Minter and Dunne made their cases Sunday.
“When you’re talking about who is going to be the next governor, you have to think about who has the experience to be able to deliver,” Dunne told a group that filled folding chairs in the home’s front room. Dunne, a former state legislator, AmeriCorps/Vista director and now a Google manager from Hartland, argued that was him.
Matt Dunne, Democratic candidate for governor, talks Sunday with Jen Botzojorns.
Fifteen minutes later, it was Minter’s turn. “I have seen Vermont at its toughest times and also at its best. We can make the impossible possible,” she said. Also a former legislator, she served as Agency of Transportation secretary and the state’s Tropical Storm Irene recovery officer. Minter said it is her experience the state needs most.
Questions directed at the candidates focused on many familiar issues, such as income inequality, gun control, climate change, marijuana legalization and health care.
Bill Butler posed a different kind of question. Declaring the wind turbines on Lowell Mountain a “mistake,” Butler asked Dunne, “Can’t we do this better?”
Dunne acknowledged that when he saw the turbines for the first time, it “took my breath away,” but said he would rely on the state’s energy siting commission to figure out how Vermont should handle such matters. “I’m not going to be an anti-wind person,” he said.
Later, as he mingled in the hallway shoulder to shoulder with fellow Democrats, Butler said, “I’m voting Republican.”
His wife, Susan Harritt, quickly jumped in. “Wouldn’t it be better to say you hope the Democratic candidates get a better understanding of energy creation?” she urged.
Butler said he's a 100 percent Democrat who hasn’t voted for a Republican since former U.S. senator Jim Jeffords, who last ran in 2000, “but this issue is so important to me.”
Butler declared Republican Phil Scott, the lieutenant governor who is seeking the governor’s job, a “decent man” he might be able to vote for.

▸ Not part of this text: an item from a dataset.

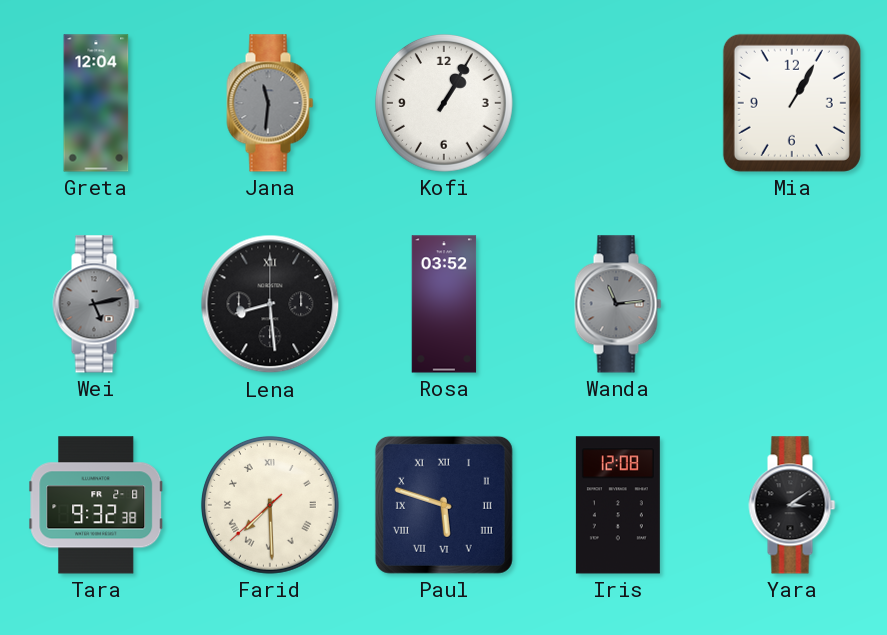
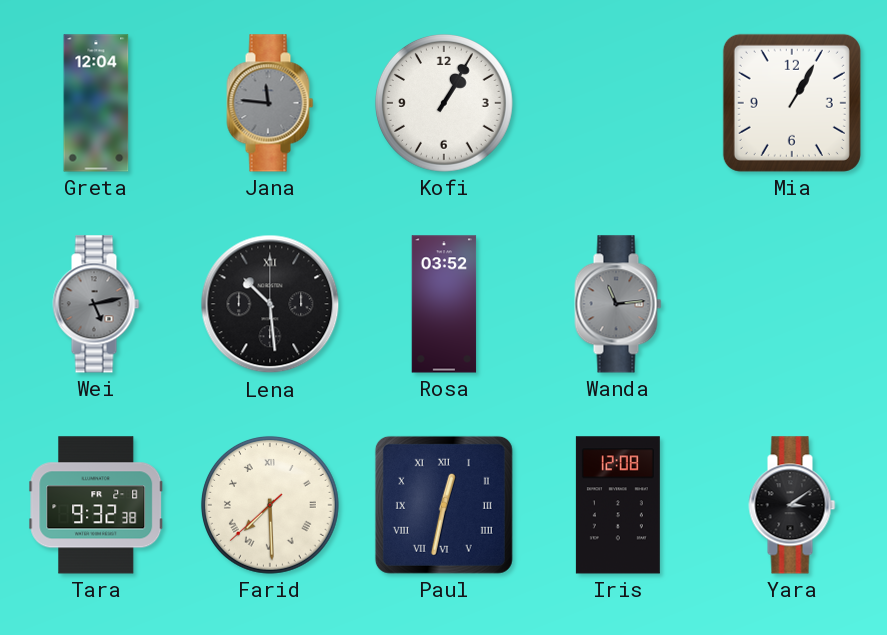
Jana: 11:31 -> 11:46
Lena: 8:29 -> 10:29
Paul: 5:48 -> 12:32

It might mean he'll have to sleep in another room, he quipped.
By the end of the evening, though, Butler had circled through the crowd and chatted with Minter. He was softening back toward his Democratic self. “I may be all right. She’s interested in community sized solutions,” he said.
On many issues, it seems like there's little to distinguish the Democratic candidates for governor. Gun control is one of the exceptions. Questioned about that, Minter reiterated that she strongly believes the state should adopt universal background checks, noting it's an unpopular position politically. “The background check is a measure that doesn’t undermine the Second Amendment,” she said.
Dunne was more circumspect. Saying he was “taken aback” by the shooting of a state social worker in Barre last year, he said he is open to discussing the issue. Previously, however, Dunne more explicitly opposed extending background checks to gun show and private sales, saying at the time, "I'm focused on things that will actually address the issues we're confronting today."
Rep. George Till (D-Jericho), who asked the lieutenant governor candidates about income inequality, said his decision about whom to support will come down to the candidates’ stances on a handful of issues important to him. For governor, he’d been a Smith supporter, but is now uncommitted and in no hurry. “I’ll talk to them and see who’s the most supportive,” he said.
As Eric Avildsen mingled in the parlor after hearing from the candidates, he said he hasn’t made up his mind who to support. “I don’t think I’m quite ready yet,” he said.
How will he decide? “It will be partly a judgment about who will beat the Republican,” he said. “In some ways, it’s a bit of a calculation.”
Martin Chittenden, the last Federalist governor in Vermont, who once held court in these same rooms, might have been OK with that. His party, too, went up against Republicans.